One last word: Make sure that the tasks when prioritized are done by more complex to less complex... otherwise you may have 80% of your project completed and realize that the other 20% of the project is going to take the same amount of effort of the other 80%.

Success!

2

The sense I get from this question is the degree of control the OP is trying have. Controls are certainly good but the cost of control is less fluidity, agility. At the level of assignments I infer from the question, my answer would be: ease up. Don't over think this.

I think the control point is at a higher level. Assign all your available resources against the work package. Let them figure it out, maybe with the aid of a team lead, how to get it done.

1

PMBOK & Best Practice assumes that planning takes place as a team. You're describing a top down driven planning & assignment effort.

You say,

I noticed that guys take tasks as they want.

Can you explain why that is a bad thing? How does that affect quality or scheduled delivery?

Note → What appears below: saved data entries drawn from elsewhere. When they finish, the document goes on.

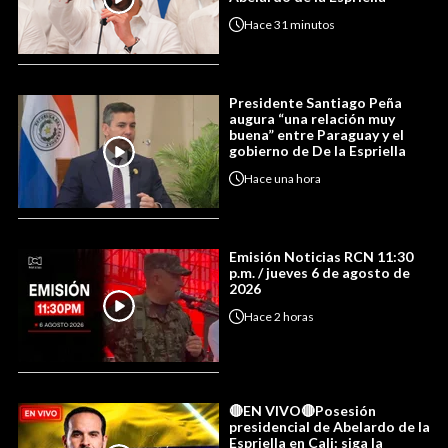
Hace
31 minutos
Presidente Santiago Peña
augura “una relación muy
buena” entre Paraguay y el
gobierno de De la Espriella
Hace
una hora
Emisión Noticias RCN 11:30
p.m. / jueves 6 de agosto de
2026
Hace
2 horas
🔴EN VIVO🔴Posesión
presidencial de Abelardo de la
Espriella en Cali: siga la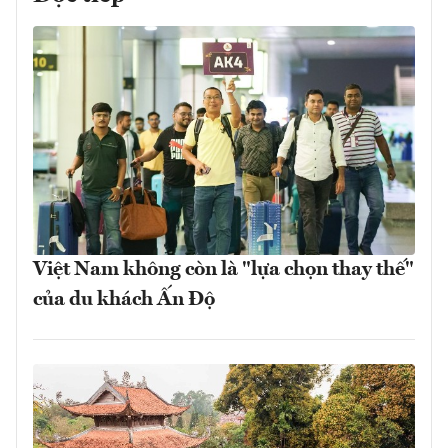
Việt Nam không còn là "lựa chọn thay thế"
của du khách Ấn Độ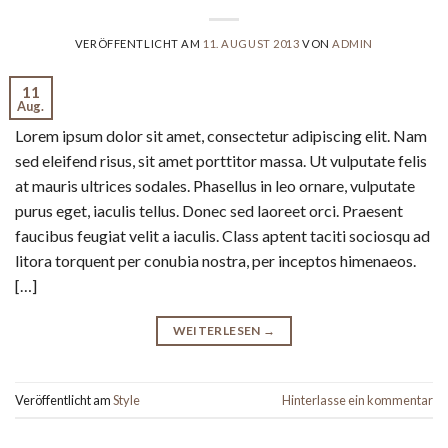
VERÖFFENTLICHT AM
11. AUGUST 2013
VON
ADMIN
11
Aug.
Lorem ipsum dolor sit amet, consectetur adipiscing elit. Nam
sed eleifend risus, sit amet porttitor massa. Ut vulputate felis
at mauris ultrices sodales. Phasellus in leo ornare, vulputate
purus eget, iaculis tellus. Donec sed laoreet orci. Praesent
faucibus feugiat velit a iaculis. Class aptent taciti sociosqu ad
litora torquent per conubia nostra, per inceptos himenaeos.
[…]
WEITERLESEN
→
Veröffentlicht am
Style
Hinterlasse ein kommentar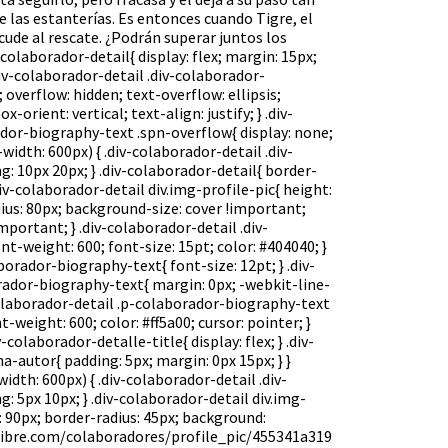
e las estanterías. Es entonces cuando Tigre, el
acude al rescate. ¿Podrán superar juntos los
colaborador-detail{ display: flex; margin: 15px;
iv-colaborador-detail .div-colaborador-
 overflow: hidden; text-overflow: ellipsis;
-orient: vertical; text-align: justify; } .div-
dor-biography-text .spn-overflow{ display: none;
idth: 600px) { .div-colaborador-detail .div-
: 10px 20px; } .div-colaborador-detail{ border-
div-colaborador-detail div.img-profile-pic{ height:
ius: 80px; background-size: cover !important;
portant; } .div-colaborador-detail .div-
-weight: 600; font-size: 15pt; color: #404040; }
borador-biography-text{ font-size: 12pt; } .div-
rador-biography-text{ margin: 0px; -webkit-line-
-colaborador-detail .p-colaborador-biography-text
-weight: 600; color: #ff5a00; cursor: pointer; }
colaborador-detalle-title{ display: flex; } .div-
a-autor{ padding: 5px; margin: 0px 15px; } }
th: 600px) { .div-colaborador-detail .div-
 5px 10px; } .div-colaborador-detail div.img-
h: 90px; border-radius: 45px; background:
alibre.com/colaboradores/profile_pic/455341a319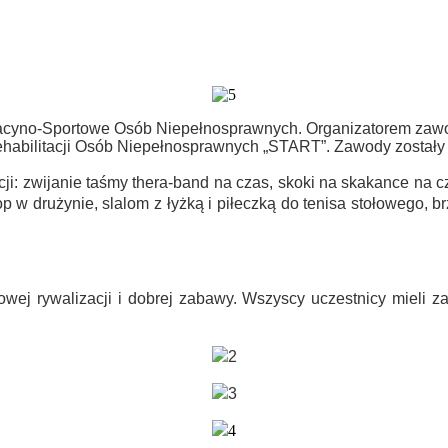
acyno-Sportowe Osób Niepełnosprawnych. Organizatorem zawo
abilitacji Osób Niepełnosprawnych „START”. Zawody zostały d
: zwijanie taśmy thera-band na czas, skoki na skakance na czas
p w drużynie, slalom z łyżką i piłeczką do tenisa stołowego, brz
wej rywalizacji i dobrej zabawy. Wszyscy uczestnicy mieli z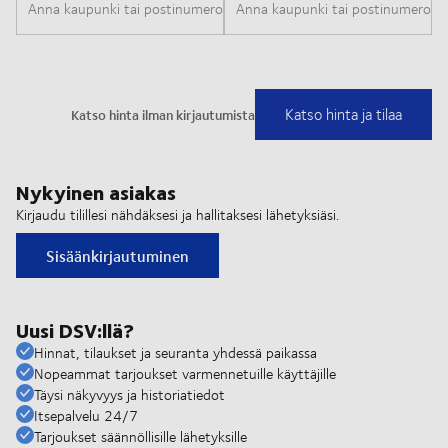
Nykyinen asiakas
Kirjaudu tilillesi nähdäksesi ja hallitaksesi lähetyksiäsi.
Sisäänkirjautuminen
Uusi DSV:llä?
Hinnat, tilaukset ja seuranta yhdessä paikassa
Nopeammat tarjoukset varmennetuille käyttäjille
Täysi näkyvyys ja historiatiedot
Itsepalvelu 24/7
Tarjoukset säännöllisille lähetyksille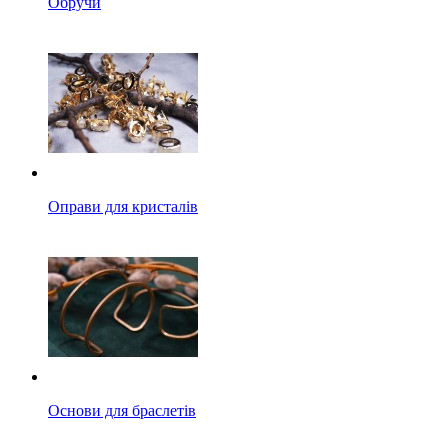
Обручи
Оправи для кристалів
Основи для браслетів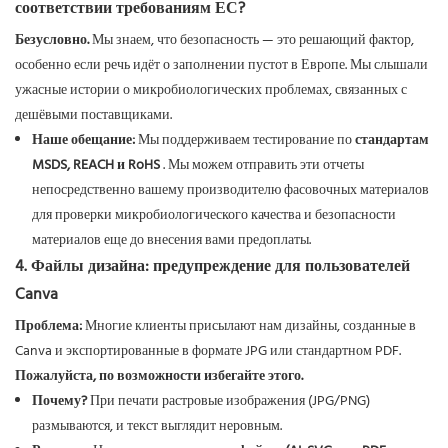
соответствии требованиям ЕС?
Безусловно.
Мы знаем, что безопасность — это решающий фактор,
особенно если речь идёт о заполнении пустот в Европе. Мы слышали
ужасные истории о микробиологических проблемах, связанных с
дешёвыми поставщиками.
Наше обещание:
Мы поддерживаем тестирование по
стандартам
MSDS, REACH и RoHS
. Мы можем отправить эти отчеты
непосредственно вашему производителю фасовочных материалов
для проверки микробиологического качества и безопасности
материалов еще до внесения вами предоплаты.
4. Файлы дизайна: предупреждение для пользователей
Canva
Проблема:
Многие клиенты присылают нам дизайны, созданные в
Canva и экспортированные в формате JPG или стандартном PDF.
Пожалуйста, по возможности избегайте этого.
Почему?
При печати растровые изображения (JPG/PNG)
размываются, и текст выглядит неровным.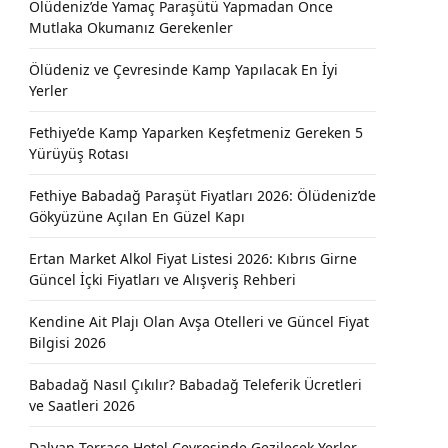
Ölüdeniz’de Yamaç Paraşütü Yapmadan Önce
Mutlaka Okumanız Gerekenler
Ölüdeniz ve Çevresinde Kamp Yapılacak En İyi
Yerler
Fethiye’de Kamp Yaparken Keşfetmeniz Gereken 5
Yürüyüş Rotası
Fethiye Babadağ Paraşüt Fiyatları 2026: Ölüdeniz’de
Gökyüzüne Açılan En Güzel Kapı
Ertan Market Alkol Fiyat Listesi 2026: Kıbrıs Girne
Güncel İçki Fiyatları ve Alışveriş Rehberi
Kendine Ait Plajı Olan Avşa Otelleri ve Güncel Fiyat
Bilgisi 2026
Babadağ Nasıl Çıkılır? Babadağ Teleferik Ücretleri
ve Saatleri 2026
Dalyan Terrace Hotel Çevresinde Gezilecek Yerler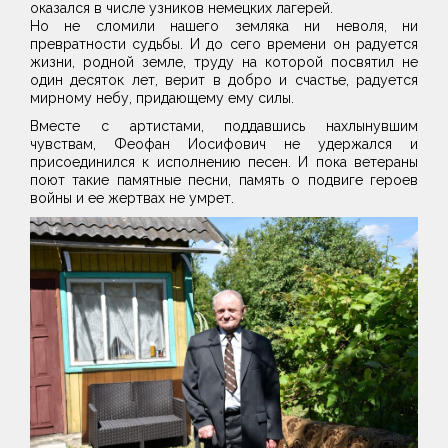
оказался в числе узников немецких лагерей.
Но не сломили нашего земляка ни неволя, ни
превратности судьбы. И до сего времени он радуется
жизни, родной земле, труду на которой посвятил не
один десяток лет, верит в добро и счастье, радуется
мирному небу, придающему ему силы.
Вместе с артистами, поддавшись нахлынувшим
чувствам, Феофан Иосифович не удержался и
присоединился к исполнению песен. И пока ветераны
поют такие памятные песни, память о подвиге героев
войны и ее жертвах не умрет.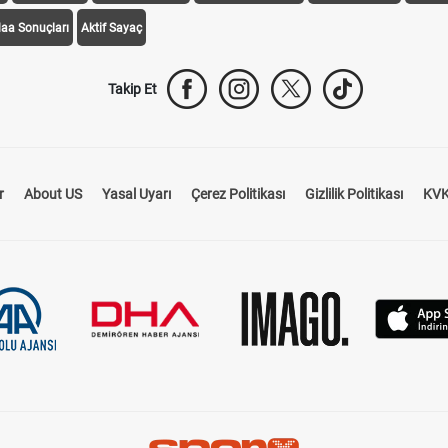
daa Sonuçları
Aktif Sayaç
Takip Et
r
About US
Yasal Uyarı
Çerez Politikası
Gizlilik Politikası
KVK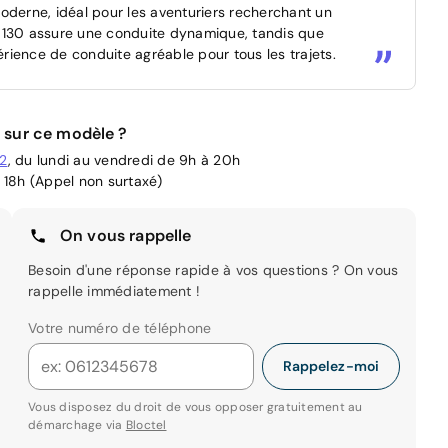
oderne, idéal pour les aventuriers recherchant un
e 130 assure une conduite dynamique, tandis que
érience de conduite agréable pour tous les trajets.
 sur ce modèle ?
02
, du lundi au vendredi de 9h à 20h
 18h (Appel non surtaxé)
On vous rappelle
Besoin d'une réponse rapide à vos questions ? On vous
rappelle immédiatement !
Votre numéro de téléphone
Rappelez-moi
Vous disposez du droit de vous opposer gratuitement au
démarchage via
Bloctel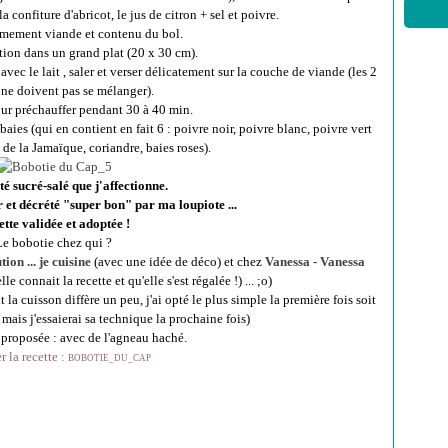
la confiture d'abricot, le jus de citron + sel et poivre.
mement viande et contenu du bol.
ation dans un grand plat (20 x 30 cm).
avec le lait , saler et verser délicatement sur la couche de viande (les 2
ne doivent pas se mélanger).
our préchauffer pendant 30 à 40 min.
 baies (qui en contient en fait 6 : poivre noir, poivre blanc, poivre vert
de la Jamaïque, coriandre, baies roses).
té sucré-salé que j'affectionne.
r et décrété "super bon" par ma loupiote ...
tte validée et adoptée !
Le bobotie chez qui ?
on ... je cuisine
(avec une idée de déco) et chez
Vanessa - Vanessa
e connait la recette et qu'elle s'est régalée !) ... ;o)
 la cuisson diffère un peu, j'ai opté le plus simple la première fois soit
mais j'essaierai sa technique la prochaine fois)
 proposée : avec de l'agneau haché.
 la recette :
BOBOTIE_DU_CAP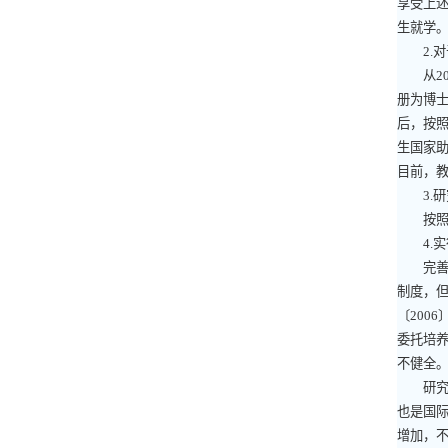
享受上
生就学
2.
对
从
2
册为博
后，按
生国家
目前，
3.
研
按照《
4.
实
完善研
制度，
〔
2006
委托培
不健全
研究生
也是国
增加，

  • It does not. I just have to be extra care so they implement the little-small-thing the client expected today instead of doing something "more interesting". That's the only reason. – ben_fff76 Nov 27 '13 at 19:23
1

Basically the things goes as re-assign. Previously I was using a tool called JIRA. There once a task is created a unique id is generated and when ever that particular task is being assigned to any other person automatically it was taken as re-assign. If new task is required to be created then it should be with a unique id.

Secondly it doesn't matter whether the task is assigned immediately or one by one if a tool is used literally. Because everything is being organized and planned up there itself.